Wednesday, May 16, 2007

Really, Really, Really Big Numbers

I love a mind boggling math fact, and Cafe Hayek's Don Boudreaux has a very nice one.

The economist Paul Romer notes the astonishing fact that if you thoroughly shuffle a deck of 52 cards, chances are practically 100 percent that the resulting arrangement of cards has never before existed.

Never.

Each time you shuffle a deck, you produce an arrangement of cards that exists for the first and only time in history. The arithmetic works that way. For a very small number of items, the number of possible arrangements -- which item is first, which item is second, which is third, and so on -- is small. Three items, for example, can be arranged only six different ways. But the number of possible arrangements grows very large very quickly. The number of ways to arrange five items is 120. For 10 items it's 3,628,800. For 15 items it's 1,307,674,368,000. The number of different ways to arrange 52 items is 8.066 times 10 to the 67th power.

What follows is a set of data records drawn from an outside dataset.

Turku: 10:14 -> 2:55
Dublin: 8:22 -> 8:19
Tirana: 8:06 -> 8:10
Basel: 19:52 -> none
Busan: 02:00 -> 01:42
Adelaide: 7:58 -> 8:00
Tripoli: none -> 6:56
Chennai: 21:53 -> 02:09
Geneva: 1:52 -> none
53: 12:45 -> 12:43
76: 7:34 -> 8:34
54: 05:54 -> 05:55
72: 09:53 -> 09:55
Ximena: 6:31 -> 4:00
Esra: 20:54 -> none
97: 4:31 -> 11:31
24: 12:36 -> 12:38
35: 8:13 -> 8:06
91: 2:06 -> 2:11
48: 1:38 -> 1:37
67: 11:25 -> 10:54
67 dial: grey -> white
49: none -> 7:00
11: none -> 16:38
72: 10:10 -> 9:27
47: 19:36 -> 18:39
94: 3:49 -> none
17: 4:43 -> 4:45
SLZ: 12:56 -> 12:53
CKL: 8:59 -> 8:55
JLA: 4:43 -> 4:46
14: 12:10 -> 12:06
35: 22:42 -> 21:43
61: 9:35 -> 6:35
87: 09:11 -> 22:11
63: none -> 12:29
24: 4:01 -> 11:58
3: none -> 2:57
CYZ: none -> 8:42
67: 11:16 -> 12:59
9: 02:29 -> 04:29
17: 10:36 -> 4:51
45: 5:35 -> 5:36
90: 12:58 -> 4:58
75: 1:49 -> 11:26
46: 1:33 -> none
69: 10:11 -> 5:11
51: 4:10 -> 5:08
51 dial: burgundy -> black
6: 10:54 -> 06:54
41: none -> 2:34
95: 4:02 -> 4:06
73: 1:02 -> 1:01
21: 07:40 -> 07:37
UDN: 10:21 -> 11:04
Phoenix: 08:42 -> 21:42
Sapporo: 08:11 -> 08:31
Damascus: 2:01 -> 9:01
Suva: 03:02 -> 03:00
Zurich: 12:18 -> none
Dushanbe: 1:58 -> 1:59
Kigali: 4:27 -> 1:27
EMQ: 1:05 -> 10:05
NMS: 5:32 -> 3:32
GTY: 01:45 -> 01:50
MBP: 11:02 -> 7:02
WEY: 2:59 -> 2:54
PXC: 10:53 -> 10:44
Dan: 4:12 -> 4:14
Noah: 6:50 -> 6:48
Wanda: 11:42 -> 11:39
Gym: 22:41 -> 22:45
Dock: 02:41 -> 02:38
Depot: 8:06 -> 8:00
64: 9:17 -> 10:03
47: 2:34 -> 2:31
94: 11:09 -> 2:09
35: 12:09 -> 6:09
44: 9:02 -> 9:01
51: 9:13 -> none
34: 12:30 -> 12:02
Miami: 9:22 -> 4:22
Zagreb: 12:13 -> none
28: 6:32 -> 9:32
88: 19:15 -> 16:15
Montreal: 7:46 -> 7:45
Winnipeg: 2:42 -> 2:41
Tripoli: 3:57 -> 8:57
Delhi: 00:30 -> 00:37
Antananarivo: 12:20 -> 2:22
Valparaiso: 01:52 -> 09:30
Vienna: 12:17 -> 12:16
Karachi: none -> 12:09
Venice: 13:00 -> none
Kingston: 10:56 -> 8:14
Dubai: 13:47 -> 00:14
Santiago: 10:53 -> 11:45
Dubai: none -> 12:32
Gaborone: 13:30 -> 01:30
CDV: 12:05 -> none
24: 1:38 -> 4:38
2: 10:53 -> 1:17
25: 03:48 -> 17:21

This number is so enormous that no human can comprehend it. By way of comparison, the number of ways to arrange a mere 20 items is 2,432,902,008,176,640,000 -- a number larger than the number of seconds that elapse in the course of 10 billion years. And this number is microscopic compared to 8.066 times 10 to the 67th power.

He then goes on to note that if 52 items can be arranged in that many possible ways, the number of ways the resources of any economy can be organized is orders of magnitude higher. From this he concludes that it is insane to hope an economy can be ordered optimally by central planners.

This puts me in the awkward position of agreeing with his conclusion completely, but thinking his argument is not very convincing. A dedicated central planner will respond with any number of variations on "But these are smart people," and "This just shows that we can't leave this organizing to random market forces." Some will even argue that, yes, if you want efficiency the market is the way to go, but we care about more important issues than mere material production, we care about justice and equality.

That in no way diminishes how cool these numbers are, or how stupid central planners really are.